Both inbound and outbound emails require SPF, DKIM, and DMARC setup, but outbound emails often need additional attention, especially regarding subdomains and third-party vendor management.
Managing Third-Party Secure Email Gateways
Many O365 users employ third-party email gateways like ProofPoint, Cisco, Mimecast, etc., for added security. These gateways act as an extra inbound layer, requiring MX records to be updated to route mail through their infrastructure.
This setup means:
-
SPF validation in O365 might fail for emails coming from these gateways, so whitelist rules are needed.
-
DKIM signing should be configured on the gateway for outbound email since O365 DKIM can fail if gateways add disclaimers.
Alternative: Consider newer gateway services like Greathorn, which use OAuth/API integration without needing MX record changes.
O365 remains the primary email server, simplifying your setup.
Step-by-Step Guide to Adding DMARC
Step 1: Create a DMARC TXT record for a subdomain (e.g., _dmarc.yourdomain.com
). Use tools like DMARC Wizards or dashboards to generate your record. Start with a “monitoring” policy (p=none
) to collect reports without blocking emails.

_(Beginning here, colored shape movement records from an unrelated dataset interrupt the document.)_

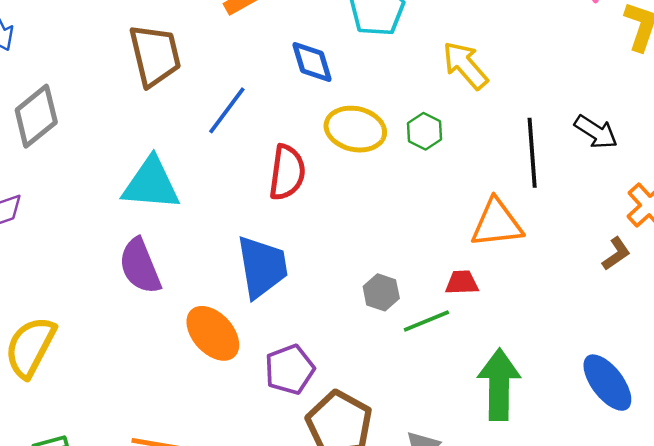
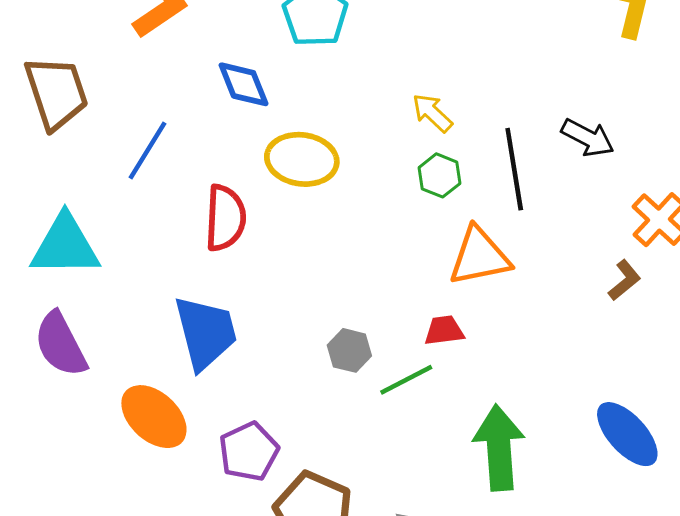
yellow arrow: (465, 65) -> (432, 113), moved, size x0.7
green hexagon: (425, 131) -> (439, 175), moved

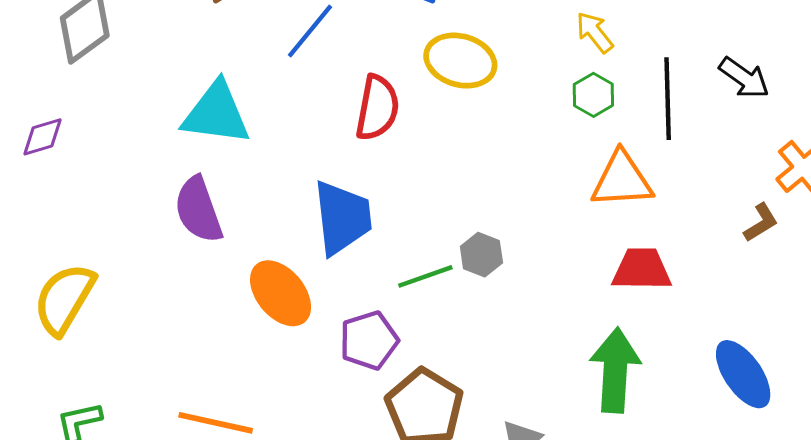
red trapezoid: (444, 331) -> (642, 269), moved, size x1.5
green line: (406, 380) -> (425, 276), moved

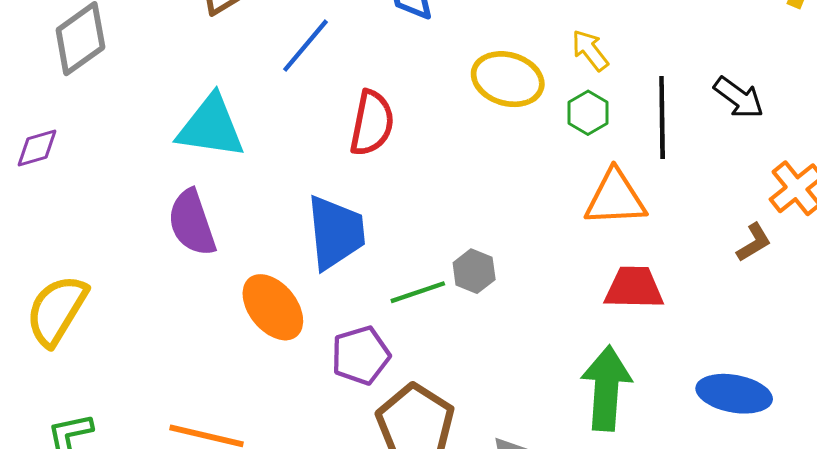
yellow ellipse: (460, 61) -> (508, 79), moved
blue ellipse: (743, 374) -> (734, 394), turned -46

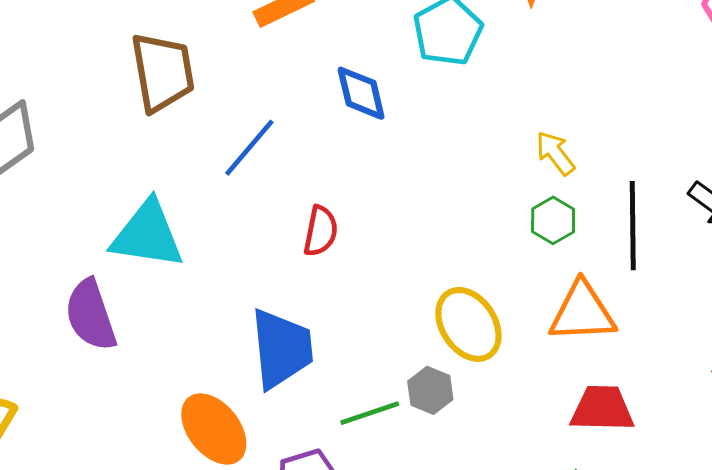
yellow ellipse: (508, 79) -> (468, 324), moved, turned 40
red semicircle: (372, 123) -> (321, 231), size x0.7
purple semicircle: (192, 223) -> (91, 315), moved

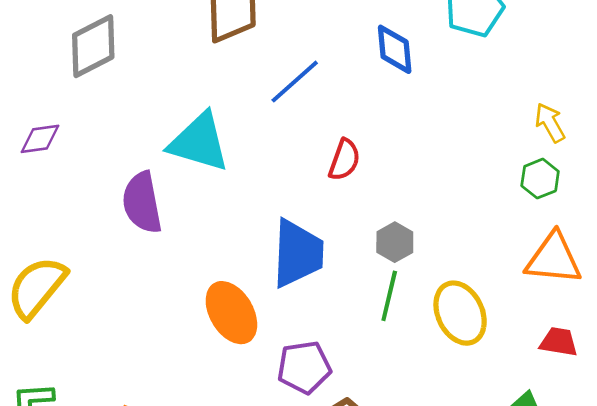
yellow ellipse: (468, 324) -> (460, 313), moved
gray hexagon: (430, 390) -> (395, 242), moved
red trapezoid: (602, 409) -> (559, 342), size x0.7
green line: (370, 413) -> (389, 296), moved, turned -66

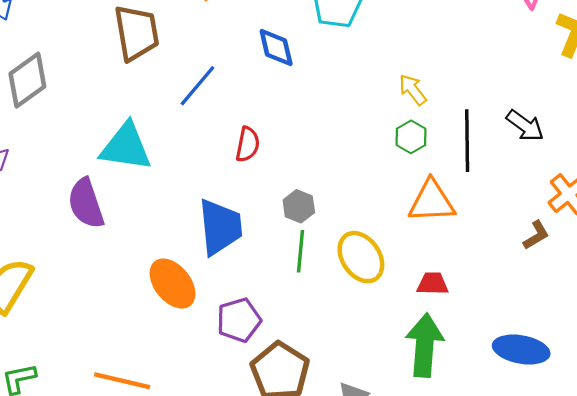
red trapezoid: (559, 342) -> (433, 284), moved

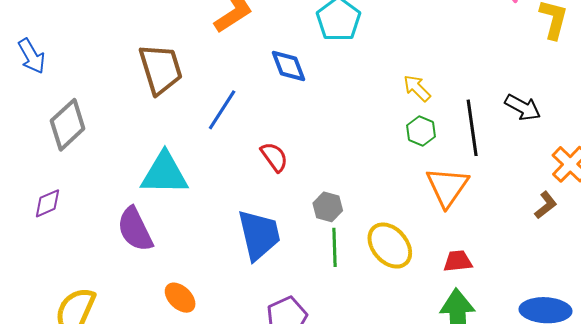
red semicircle: (248, 144) -> (274, 157), turned -40
orange triangle: (432, 201) -> (447, 187), turned -45
orange ellipse: (173, 284) -> (180, 298), moved, size x0.7

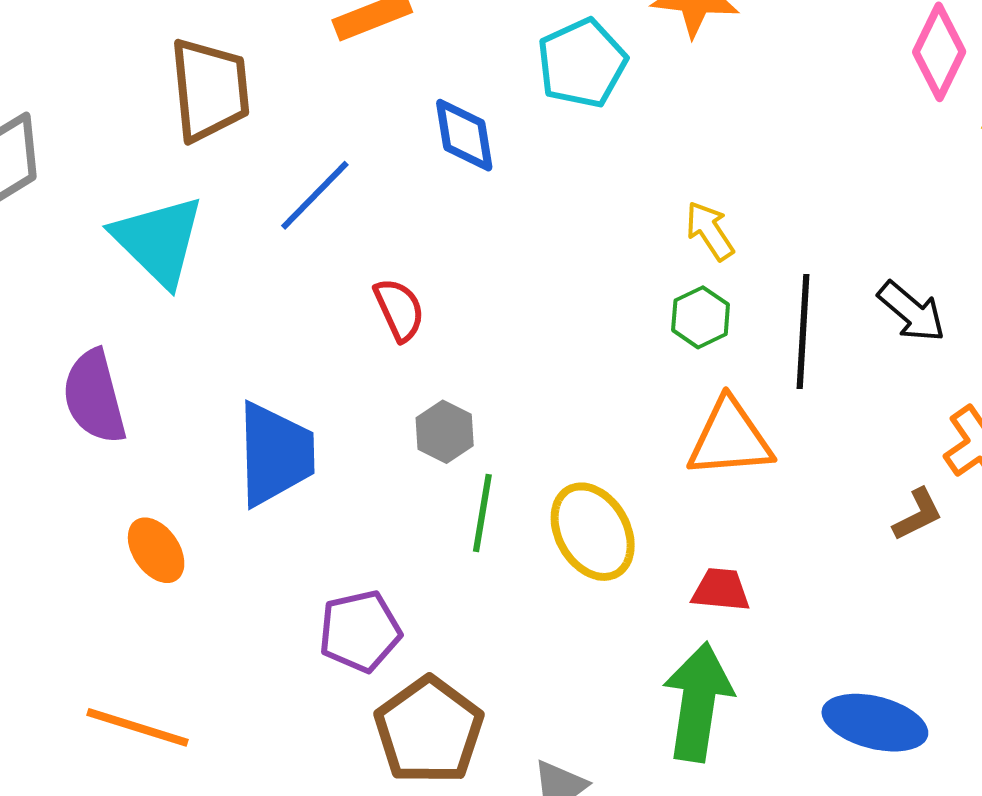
cyan triangle: (164, 174) -> (158, 241), moved, turned 32
orange triangle: (447, 187) -> (730, 439), turned 39
gray hexagon: (328, 207) -> (445, 432), moved
blue trapezoid: (259, 235) -> (275, 454), moved

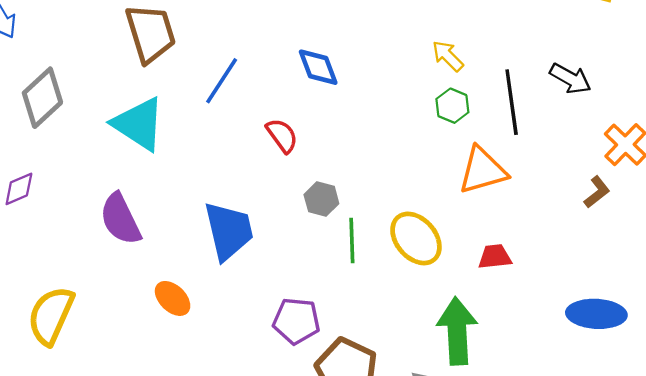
blue diamond: (464, 135) -> (318, 67), moved
purple pentagon: (360, 631) -> (296, 321), turned 30
green arrow: (698, 702) -> (457, 331), moved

Step 2: Use a DMARC dashboard to read XML reports, which will appear a few days after publishing the record. This helps identify legitimate and failing emails so you can adjust policies accordingly.
Note: While O365 has extra considerations, the overall DMARC setup is as straightforward as with Gmail or other providers.
Final Tips
- Regularly review DMARC reports to monitor email authentication health.
- Gradually enforce stricter policies like quarantine or reject to block spoofed emails.
- Remember, SPF and DKIM must be in place and correctly configured for DMARC to work.